Keeping backups on the same machine they protect satisfies no part of the 3-2-1 rule, so production backups target storage somewhere else on the network.
Supported targets. Windows Server Backup can write to SMB file shares, dedicated backup servers, and NAS appliances; cloud destinations are reached through third-party tools layered on top. A network share is the most common off-box target for a single server.
The trade-off to know. When WSB backs up to a network share it keeps only the latest backup at that destination (each run overwrites the prior one), so if you need multiple recovery points over time you either rotate shares or use a dedicated backup volume that retains a history.
The only proof a backup works is a successful restore. Backups that have never been restored are assumptions, and the worst time to discover a corrupt or incomplete backup is during a real outage.

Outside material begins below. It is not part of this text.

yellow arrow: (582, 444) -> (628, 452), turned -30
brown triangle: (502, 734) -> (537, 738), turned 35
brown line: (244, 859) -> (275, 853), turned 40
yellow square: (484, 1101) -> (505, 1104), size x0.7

The discipline. Run recovery drills on a schedule (quarterly is a common baseline) in an isolated environment so a test restore cannot collide with production, document the actual recovery time, and verify the restored data's integrity rather than just that the job finished.
The three metrics that frame every recovery plan: RTO (Recovery Time Objective), the maximum acceptable downtime; RPO (Recovery Point Objective), the maximum acceptable data loss, which dictates how often you back up; and MTTR (Mean Time To Recovery), how long restores actually take in practice. Drills are how you confirm your RTO and RPO are real and not aspirational.

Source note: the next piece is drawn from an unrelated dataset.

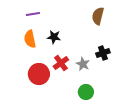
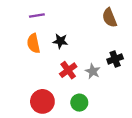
brown semicircle: (98, 16) -> (109, 18), turned -36
red circle: (39, 74) -> (42, 101), moved
green circle: (86, 92) -> (79, 103), moved

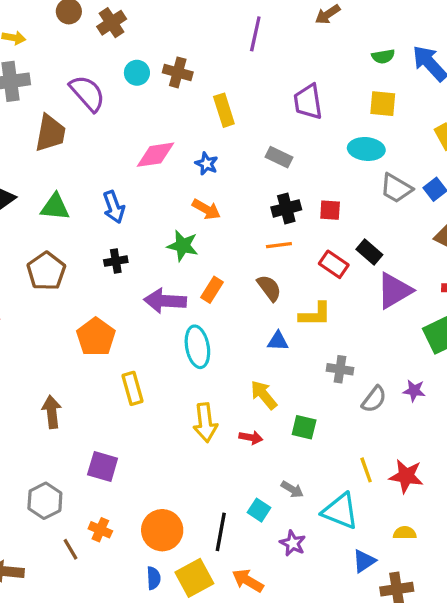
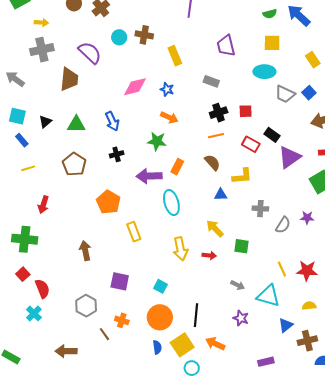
cyan square: (259, 510) -> (161, 286), moved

The labs take backup and recovery from concept to muscle memory. You will configure protection, schedule it, and then actually recover, the full lifecycle rather than just the backup half.
In the GUI lab you configure Windows Server Backup, set a schedule, run a System State backup, and browse and restore from it.
In the PowerShell lab you build WBAdmin policies, schedule them, point them at targets, check status, and drive a recovery, the scripted equivalent that scales to many servers.